"""
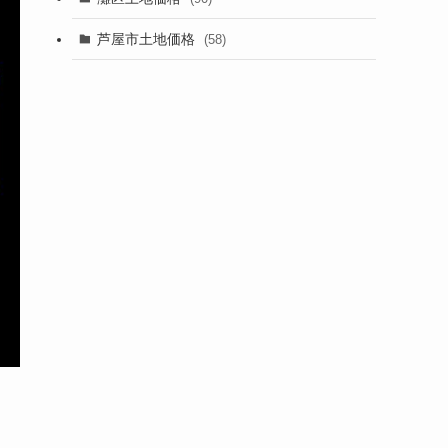
芦屋市土地価格
(58)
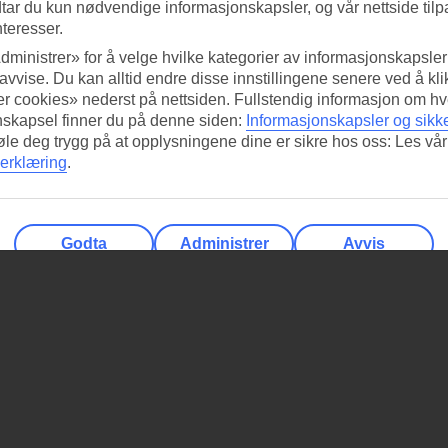
tar du kun nødvendige informasjonskapsler, og vår nettside tilp
nteresser.
dministrer» for å velge hvilke kategorier av informasjonskapsler 
 avvise. Du kan alltid endre disse innstillingene senere ved å kl
r cookies» nederst på nettsiden. Fullstendig informasjon om hv
nskapsel finner du på denne siden:
Informasjonskapsler og sikk
føle deg trygg på at opplysningene dine er sikre hos oss: Les vår
erklæring
.
Godta
Administrer
Avvis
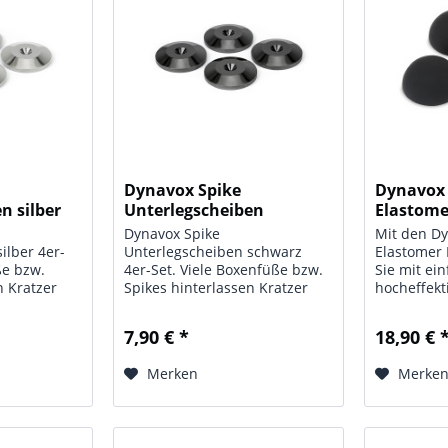
Dynavox Spike
Dynavox 
n silber
Unterlegscheiben
Elastome
schwarz 4er-Set
4er-Set
Dynavox Spike
Mit den Dy
ilber 4er-
Unterlegscheiben schwarz
Elastomer
ße bzw.
4er-Set. Viele Boxenfüße bzw.
Sie mit ei
n Kratzer
Spikes hinterlassen Kratzer
hocheffek
 Ihrem
oder Abdrücke auf Ihrem
Resonanze
zen Sie
Bodenbelag. Schützen Sie
Schwingung
7,90 € *
18,90 € 
he Ihrer
daher die Stellfläche Ihrer
Geräte, eg
stilvoll und
Lautsprecherboxen stilvoll und
Plattenspi
Merken
Merke
 elegant
unkompliziert. Das elegant
oder für Ve
und...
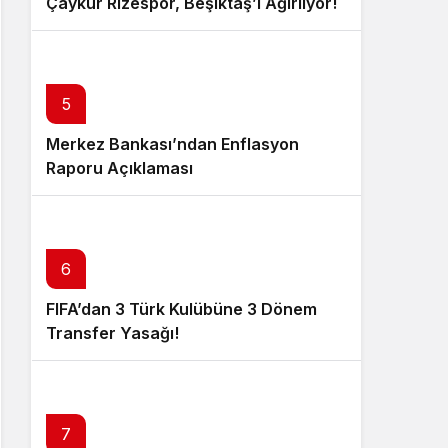
Çaykur Rizespor, Beşiktaş’ı Ağırlıyor!
5
Merkez Bankası’ndan Enflasyon
Raporu Açıklaması
6
FIFA’dan 3 Türk Kulübüne 3 Dönem
Transfer Yasağı!
7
"""
Where the records above contain a line with "FIFA’dan 3 Türk Kulübüne 3 Dönem", repeat that line and each later line through the end, exactly, and nothing more.

SOLUTION BELOW —
FIFA’dan 3 Türk Kulübüne 3 Dönem
Transfer Yasağı!
7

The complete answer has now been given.